[Bug target/103316] PowerPC: Gimple folding of int128 comparisons produces suboptimal code

2022-06-16 Thread guihaoc at gcc dot gnu.org via Gcc-bugs
https://gcc.gnu.org/bugzilla/show_bug.cgi?id=103316

HaoChen Gui  changed:

   What|Removed |Added

 Status|NEW |RESOLVED
   Assignee|unassigned at gcc dot gnu.org  |guihaoc at gcc dot 
gnu.org
 Resolution|--- |FIXED

--- Comment #18 from HaoChen Gui  ---
Fixed by r13-1131

[Bug target/103316] PowerPC: Gimple folding of int128 comparisons produces suboptimal code

2022-06-16 Thread cvs-commit at gcc dot gnu.org via Gcc-bugs
https://gcc.gnu.org/bugzilla/show_bug.cgi?id=103316

--- Comment #17 from CVS Commits  ---
The master branch has been updated by HaoChen Gui :

https://gcc.gnu.org/g:8d1c6e7038b0c281ac2678f2f615806a7aac9174

commit r13-1131-g8d1c6e7038b0c281ac2678f2f615806a7aac9174
Author: Haochen Gui 
Date:   Mon May 30 09:12:34 2022 +0800

rs6000: add V1TI into vector comparison expand [PR103316]

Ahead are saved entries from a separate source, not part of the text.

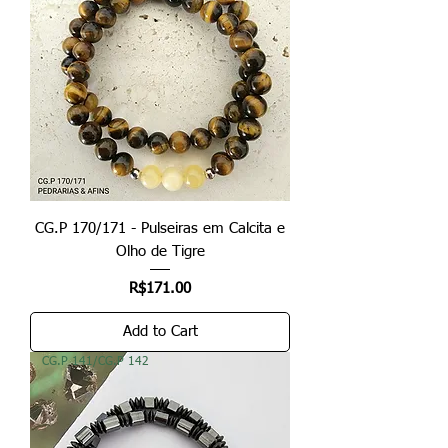
CG.P 170/171 - Pulseiras em Calcita e
Olho de Tigre
Price
R$171.00
Add to Cart
CG.P 141/CG.P 142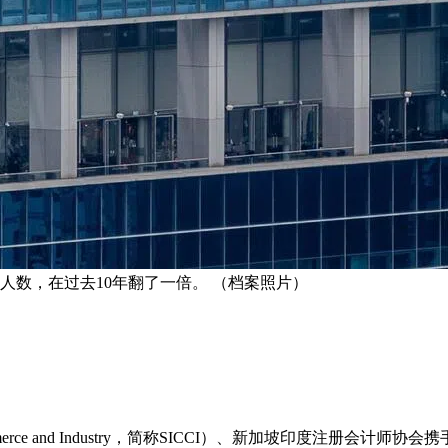
人数，在过去10年翻了一倍。 （档案照片）
of Commerce and Industry，简称SICCI）、新加坡印度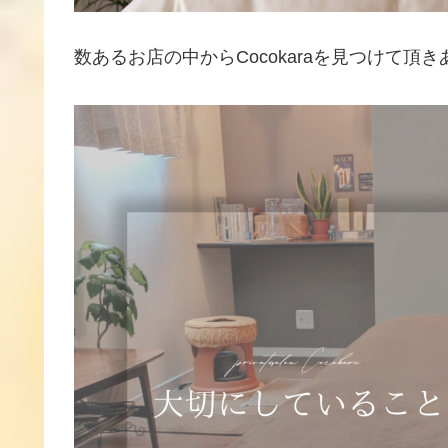
数あるお店の中からCocokaraを見つけて頂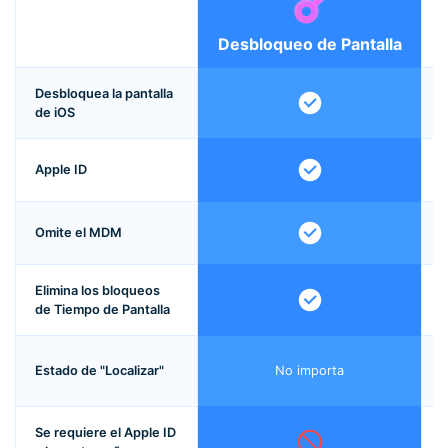
Desbloqueo de Pantalla
Desbloquea la pantalla
de iOS
Apple ID
Omite el MDM
Elimina los bloqueos
de Tiempo de Pantalla
"
Estado de "Localizar"
No importa
Se requiere el Apple ID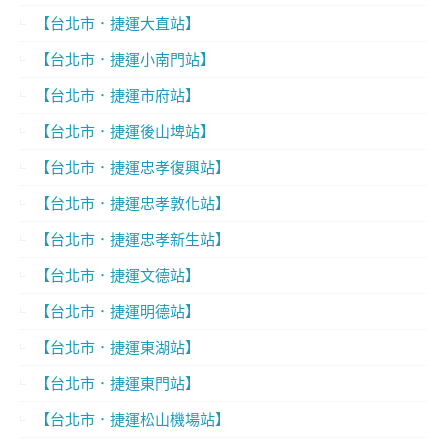
【台北市．捷運大直站】
【台北市．捷運小南門站】
【台北市．捷運市府站】
【台北市．捷運後山埤站】
【台北市．捷運忠孝復興站】
【台北市．捷運忠孝敦化站】
【台北市．捷運忠孝新生站】
【台北市．捷運文德站】
【台北市．捷運明德站】
【台北市．捷運東湖站】
【台北市．捷運東門站】
【台北市．捷運松山機場站】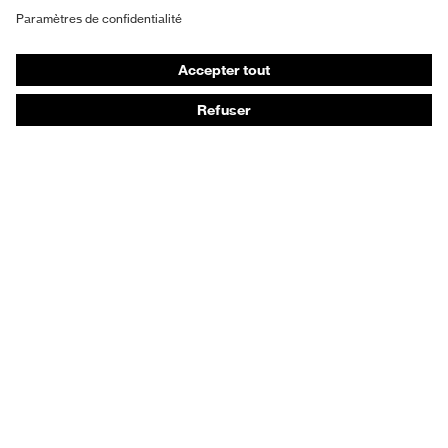
Gants de protection
Chaussures de sécurité
EPI sur mesure
Conseils produit
Protection des mains : uvex Chemical Expert System
Protection oculaire : configurateur de lunettes de
protection
Technologies
Récompenses
Conseils d'achat
Recherche d'un distributeur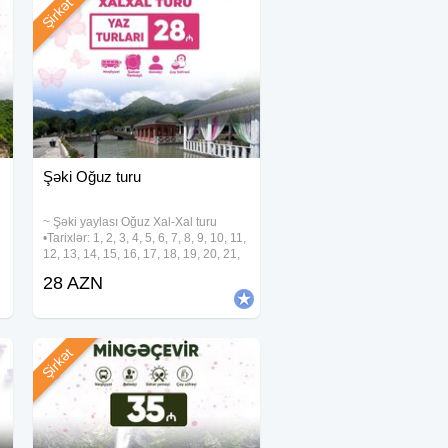
Şirkət
Şəki Oğuz turu
~ Şəki yaylası Oğuz Xal-Xal turu
•Tarixlər: 1, 2, 3, 4, 5, 6, 7, 8, 9, 10, 11,
12, 13, 14, 15, 16, 17, 18, 19, 20, 21,
22, 23, 24, 25, 26, 27, 28, 29, 30, 31
28 AZN
0
Avqust •Qiymət: • Ekonom paket: 28
azn • Standart paket:
Şirkət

This patch adds V1TI mode into a new mode iterator used in vector
comparison,shift and rotation expands.  It also merges some vector comparison,
shift and rotation expands for V1T1 and other vector integer modes as they have
the similar patterns.  The expands for V1TI only are removed.

gcc/
PR target/103316
* config/rs6000/rs6000-builtin.cc (rs6000_gimple_fold_builtin):
Enable
gimple folding for RS6000_BIF_VCMPEQUT, RS6000_BIF_VCMPNET,
RS6000_BIF_CMPGE_1TI, RS6000_BIF_CMPGE_U1TI, RS6000_BIF_VCMPGTUT,
RS6000_BIF_VCMPGTST, RS6000_BIF_CMPLE_1TI, RS6000_BIF_CMPLE_U1TI.
* config/rs6000/vector.md (VEC_IC): New mode iterator.  Add support
for new Power10 V1TI instructions.
(vec_cmp): Set mode iterator to VEC_IC.
(vec_cmpu): Likewise.
(vector_nlt): Set mode iterator to VEC_IC.
(vector_nltv1ti): Remove.
(vector_gtu): Set mode iterator to VEC_IC.
(vector_gtuv1ti): Remove.
(vector_nltu): Set mode iterator to VEC_IC.
(vector_nltuv1ti): Remove.
(vector_geu): Set mode iterator to VEC_IC.
(vector_ngt): Likewise.
(vector_ngtv1ti): Remove.
(vector_ngtu): Set mode iterator to VEC_IC.
(vector_ngtuv1ti): Remove.
(vector_gtu__p): Set mode iterator to VEC_IC.
(vector_gtu_v1ti_p): Remove.
(vrotl3): Set mode iterator to VEC_IC.  Emit insns for V1TI.
(vrotlv1ti3): Remove.
(vashr3): Set mode iterator to VEC_IC.  Emit insns for V1TI.
(vashrv1ti3): Remove.

gcc/testsuite/
PR target/103316
* gcc.target/powerpc/pr103316.c: New.
* gcc.target/powerpc/fold-vec-cmp-int128.c: New.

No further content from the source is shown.